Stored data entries
<<<<

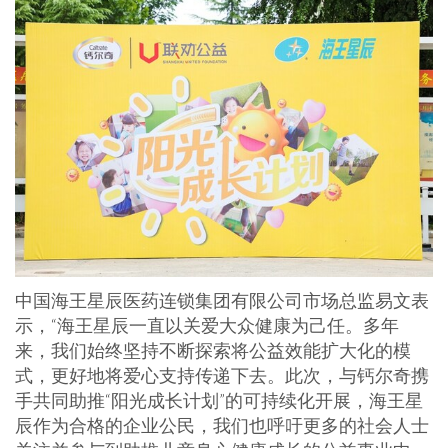
中国海王星辰医药连锁集团有限公司市场总监易文表
示，“海王星辰一直以关爱大众健康为己任。多年
来，我们始终坚持不断探索将公益效能扩大化的模
式，更好地将爱心支持传递下去。此次，与钙尔奇携
手共同助推“阳光成长计划”的可持续化开展，海王星
辰作为合格的企业公民，我们也呼吁更多的社会人士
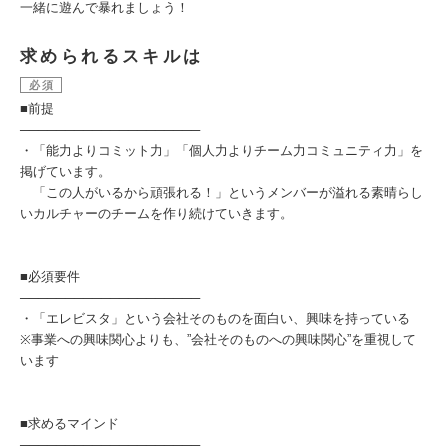
一緒に遊んで暴れましょう！
求められるスキルは
必須
■前提
────────────────────
・「能力よりコミット力」「個人力よりチーム力コミュニティ力」を
掲げています。
「この人がいるから頑張れる！」というメンバーが溢れる素晴らし
いカルチャーのチームを作り続けていきます。
■必須要件
────────────────────
・「エレビスタ」という会社そのものを面白い、興味を持っている
※事業への興味関心よりも、”会社そのものへの興味関心”を重視して
います
■求めるマインド
────────────────────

>>>>

### [What to work on]
Every line of the data above is to be set down word for word, with the pictures left out.

### [Output of the exercise]
中国海王星辰医药连锁集团有限公司市场总监易文表
示，“海王星辰一直以关爱大众健康为己任。多年
来，我们始终坚持不断探索将公益效能扩大化的模
式，更好地将爱心支持传递下去。此次，与钙尔奇携
手共同助推“阳光成长计划”的可持续化开展，海王星
辰作为合格的企业公民，我们也呼吁更多的社会人士
一緒に遊んで暴れましょう！
求められるスキルは
必須
■前提
────────────────────
・「能力よりコミット力」「個人力よりチーム力コミュニティ力」を
掲げています。
「この人がいるから頑張れる！」というメンバーが溢れる素晴らし
いカルチャーのチームを作り続けていきます。
■必須要件
────────────────────
・「エレビスタ」という会社そのものを面白い、興味を持っている
※事業への興味関心よりも、”会社そのものへの興味関心”を重視して
います
■求めるマインド
────────────────────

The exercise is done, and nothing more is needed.